Motivation
During our experiments with electronics and as part of ongoing effort to find out best setup for next robot we decided to experiment with different Raspberry Pi versions. Getting Raspbian is super easy and described elsewhere. This allows to start developing in no time. But if we speak about time, being debian, it relatively complex system and it takes time to boot. Additionaly it take a lot of space and requires read-write partition, which doesn't work well in robot scenario where robot could be restarted at any time or loose power. That's why I decided to experiment with other options.

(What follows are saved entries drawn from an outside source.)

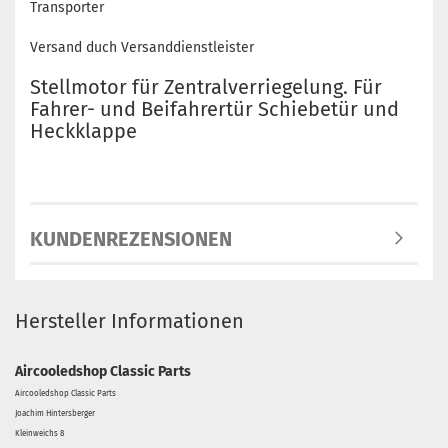
Transporter
Versand duch Versanddienstleister
Stellmotor für Zentralverriegelung. Für
Fahrer- und Beifahrertür Schiebetür und
Heckklappe
KUNDENREZENSIONEN
Hersteller Informationen
Aircooledshop Classic Parts
Aircooledshop Classic Parts
Joachim Hintersberger
Kleinweichs 8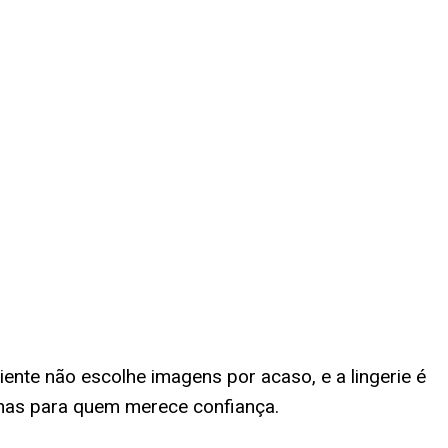
ente não escolhe imagens por acaso, e a lingerie é
penas para quem merece confiança.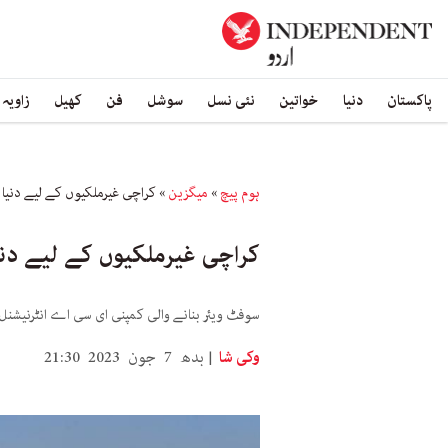
پاکستان
دنیا
خواتین
نئی نسل
سوشل
فن
کھیل
زاویہ
ہوم پیچ
»
میگزین
»
کراچی غیرملکیوں کے لیے دنیا
کراچی غیرملکیوں کے لیے دن
سوفٹ ویئر بنانے والی کمپنی ای سی اے انٹرنیشنل کی سالانہ رپورٹ میں دنیا کے 207 شہروں 
وکی شا
بدھ 7 جون 2023 21:30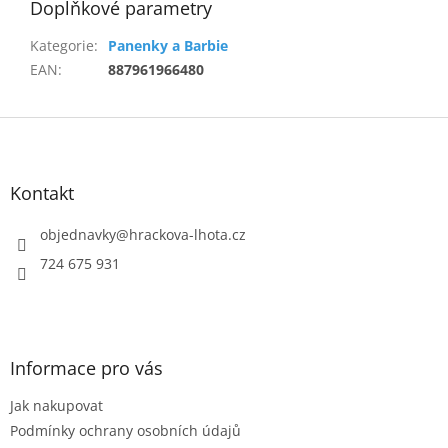
Doplňkové parametry
Kategorie
:
Panenky a Barbie
EAN
:
887961966480
Z
á
p
a
Kontakt
t
í
objednavky
@
hrackova-lhota.cz
724 675 931
Informace pro vás
Jak nakupovat
Podmínky ochrany osobních údajů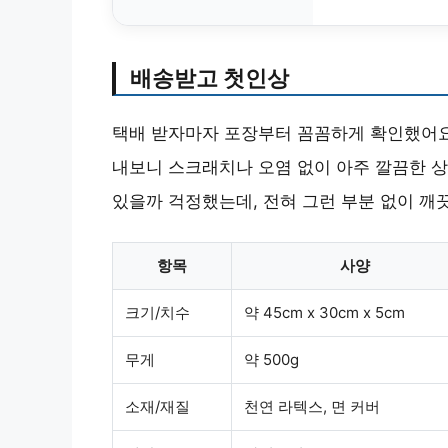
배송받고 첫인상
택배 받자마자 포장부터 꼼꼼하게 확인했어요.
내보니 스크래치나 오염 없이 아주 깔끔한 상
있을까 걱정했는데, 전혀 그런 부분 없이 깨
항목
사양
크기/치수
약 45cm x 30cm x 5cm
무게
약 500g
소재/재질
천연 라텍스, 면 커버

Having some experience with openembedded on the beagleboard I wanted to check something else and this time had a look to Buildroot. Buildroot environment is conceptionally similar to openembedded as it allows to build completely custom embedded linux distribution. First impression shows that it is smaller, which on the negative side has much less packages, but on the pro side it is simpler. It is based on Makefiles, which are very well understood. Here I would like to document steps taken to setup and use buildroot to build custom image.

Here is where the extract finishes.